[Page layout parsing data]

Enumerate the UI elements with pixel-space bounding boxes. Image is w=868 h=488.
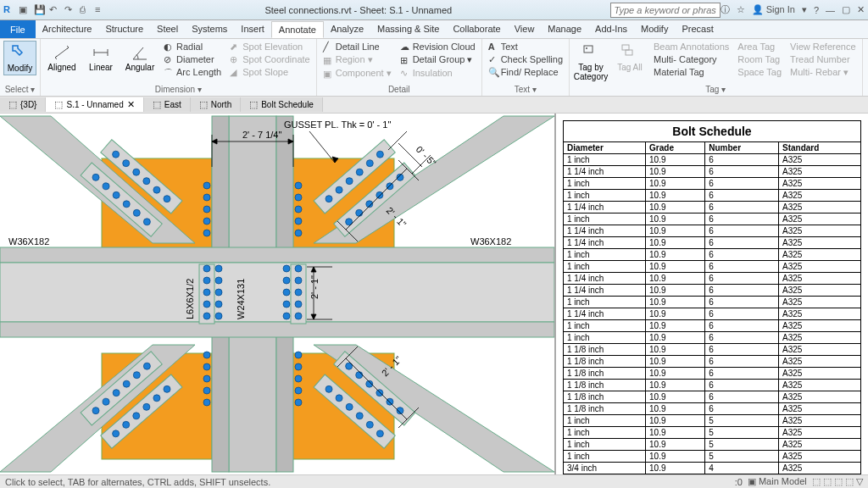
table-row[interactable]: 1 1/4 inch10.96A325 [564, 273, 861, 285]
angular-dim-button[interactable]: Angular [122, 41, 158, 74]
linear-dim-button[interactable]: Linear [83, 41, 119, 74]
menu-tab-view[interactable]: View [508, 21, 542, 38]
table-row[interactable]: 3/4 inch10.94A325 [564, 474, 861, 475]
table-row[interactable]: 1 inch10.96A325 [564, 249, 861, 261]
room-tag-button[interactable]: Room Tag [735, 53, 784, 65]
model-selector[interactable]: ▣ Main Model [748, 476, 807, 487]
menu-tab-structure[interactable]: Structure [98, 21, 150, 38]
status-icons[interactable]: ⬚ ⬚ ⬚ ⬚ ▽ [812, 476, 863, 487]
close-button[interactable]: ✕ [857, 4, 865, 15]
table-row[interactable]: 1 inch10.95A325 [564, 451, 861, 463]
modify-button[interactable]: Modify [3, 41, 36, 75]
table-row[interactable]: 1 inch10.95A325 [564, 415, 861, 427]
insulation-button[interactable]: ∿Insulation [398, 67, 478, 79]
multi-cat-button[interactable]: Multi- Category [651, 53, 732, 65]
menu-tab-steel[interactable]: Steel [150, 21, 185, 38]
close-icon[interactable]: ✕ [127, 99, 135, 110]
table-row[interactable]: 1 1/4 inch10.96A325 [564, 237, 861, 249]
view-tab[interactable]: ⬚ S.1 - Unnamed ✕ [46, 97, 143, 112]
table-row[interactable]: 1 inch10.96A325 [564, 332, 861, 344]
file-tab[interactable]: File [0, 20, 36, 38]
text-group-label[interactable]: Text ▾ [486, 83, 565, 94]
view-tab[interactable]: ⬚ {3D} [0, 97, 46, 112]
table-row[interactable]: 1 1/4 inch10.96A325 [564, 166, 861, 178]
info-icon[interactable]: ⓘ [721, 3, 730, 16]
menu-tab-manage[interactable]: Manage [541, 21, 588, 38]
table-row[interactable]: 1 1/4 inch10.96A325 [564, 202, 861, 214]
menu-tab-systems[interactable]: Systems [185, 21, 234, 38]
menu-tab-architecture[interactable]: Architecture [36, 21, 99, 38]
material-tag-button[interactable]: Material Tag [651, 66, 732, 78]
table-row[interactable]: 1 1/8 inch10.96A325 [564, 344, 861, 356]
menu-tab-insert[interactable]: Insert [234, 21, 271, 38]
help-icon[interactable]: ? [814, 5, 819, 15]
spot-coord-button[interactable]: ⊕Spot Coordinate [227, 53, 313, 65]
print-icon[interactable]: ⎙ [80, 4, 92, 16]
table-row[interactable]: 1 inch10.96A325 [564, 297, 861, 308]
tag-by-category-button[interactable]: Tag by Category [573, 41, 609, 83]
detail-line-button[interactable]: ╱Detail Line [320, 41, 394, 53]
table-row[interactable]: 1 1/8 inch10.96A325 [564, 356, 861, 368]
spot-slope-button[interactable]: ◢Spot Slope [227, 66, 313, 78]
save-icon[interactable]: 💾 [34, 4, 46, 16]
undo-icon[interactable]: ↶ [49, 4, 61, 16]
table-row[interactable]: 1 inch10.96A325 [564, 154, 861, 166]
table-row[interactable]: 1 1/8 inch10.96A325 [564, 368, 861, 380]
find-replace-button[interactable]: 🔍Find/ Replace [486, 66, 565, 78]
beam-annot-button[interactable]: Beam Annotations [651, 41, 732, 53]
table-row[interactable]: 1 1/4 inch10.96A325 [564, 285, 861, 297]
search-input[interactable] [610, 3, 721, 18]
table-row[interactable]: 1 inch10.95A325 [564, 439, 861, 451]
table-row[interactable]: 1 inch10.96A325 [564, 214, 861, 225]
table-row[interactable]: 1 1/4 inch10.96A325 [564, 225, 861, 237]
measure-icon[interactable]: ≡ [95, 4, 107, 16]
table-row[interactable]: 1 1/8 inch10.96A325 [564, 391, 861, 403]
menu-tab-collaborate[interactable]: Collaborate [446, 21, 507, 38]
table-row[interactable]: 1 1/8 inch10.96A325 [564, 380, 861, 391]
tag-all-button[interactable]: Tag All [612, 41, 648, 74]
aligned-dim-button[interactable]: Aligned [44, 41, 80, 74]
arc-length-button[interactable]: ⌒Arc Length [161, 66, 224, 78]
table-row[interactable]: 1 inch10.96A325 [564, 190, 861, 202]
region-button[interactable]: ▦Region ▾ [320, 53, 394, 66]
drawing-area[interactable]: 2' - 7 1/4" GUSSET PL. Thk = 0' - 1" 0' … [0, 114, 554, 474]
star-icon[interactable]: ☆ [737, 4, 745, 15]
text-button[interactable]: AText [486, 41, 565, 53]
diameter-button[interactable]: ⊘Diameter [161, 53, 224, 65]
space-tag-button[interactable]: Space Tag [735, 66, 784, 78]
check-spelling-button[interactable]: ✓Check Spelling [486, 53, 565, 65]
app-menu-icon[interactable]: ▾ [802, 4, 807, 15]
tread-num-button[interactable]: Tread Number [787, 53, 858, 65]
minimize-button[interactable]: — [826, 5, 835, 15]
menu-tab-massingsite[interactable]: Massing & Site [370, 21, 446, 38]
table-row[interactable]: 1 inch10.96A325 [564, 320, 861, 332]
signin-button[interactable]: 👤 Sign In [752, 4, 795, 15]
view-tab[interactable]: ⬚ East [144, 97, 191, 112]
dimension-group-label[interactable]: Dimension ▾ [44, 83, 313, 94]
redo-icon[interactable]: ↷ [64, 4, 76, 16]
view-tab[interactable]: ⬚ Bolt Schedule [241, 97, 323, 112]
view-tab[interactable]: ⬚ North [191, 97, 241, 112]
menu-tab-modify[interactable]: Modify [634, 21, 675, 38]
menu-tab-addins[interactable]: Add-Ins [588, 21, 634, 38]
table-row[interactable]: 1 inch10.96A325 [564, 261, 861, 273]
revision-cloud-button[interactable]: ☁Revision Cloud [398, 41, 478, 53]
select-group-label[interactable]: Select ▾ [3, 83, 36, 94]
tag-group-label[interactable]: Tag ▾ [573, 83, 859, 94]
detail-group-button[interactable]: ⊞Detail Group ▾ [398, 53, 478, 66]
table-row[interactable]: 3/4 inch10.94A325 [564, 463, 861, 474]
menu-tab-precast[interactable]: Precast [675, 21, 720, 38]
open-icon[interactable]: ▣ [19, 4, 31, 16]
table-row[interactable]: 1 inch10.95A325 [564, 427, 861, 439]
menu-tab-analyze[interactable]: Analyze [324, 21, 370, 38]
table-row[interactable]: 1 1/8 inch10.96A325 [564, 403, 861, 415]
maximize-button[interactable]: ▢ [842, 4, 850, 15]
component-button[interactable]: ▣Component ▾ [320, 67, 394, 80]
spot-elev-button[interactable]: ⬈Spot Elevation [227, 41, 313, 53]
table-row[interactable]: 1 1/4 inch10.96A325 [564, 308, 861, 320]
menu-tab-annotate[interactable]: Annotate [271, 21, 324, 38]
area-tag-button[interactable]: Area Tag [735, 41, 784, 53]
multi-rebar-button[interactable]: Multi- Rebar ▾ [787, 66, 858, 79]
view-ref-button[interactable]: View Reference [787, 41, 858, 53]
table-row[interactable]: 1 inch10.96A325 [564, 178, 861, 190]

# WHAT TO DO
Work out how many lines in the records above contain the word "modify", and give only that number.

# ANSWER TO THE EXERCISE
2